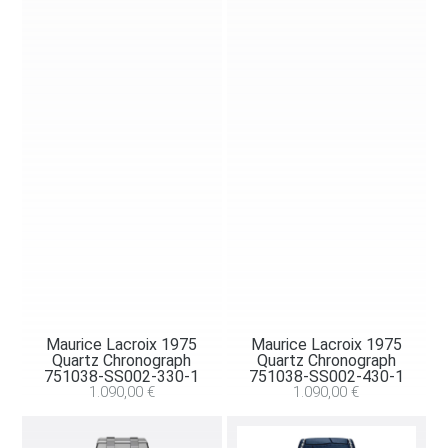
Maurice Lacroix 1975
Maurice Lacroix 1975
Quartz Chronograph
Quartz Chronograph
751038-SS002-330-1
751038-SS002-430-1
1.090,00
€
1.090,00
€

What you are asked to do:
Repeat the data exactly, excluding the pictures.

Reply:
Maurice Lacroix 1975
Maurice Lacroix 1975
Quartz Chronograph
Quartz Chronograph
751038-SS002-330-1
751038-SS002-430-1
1.090,00
€
1.090,00
€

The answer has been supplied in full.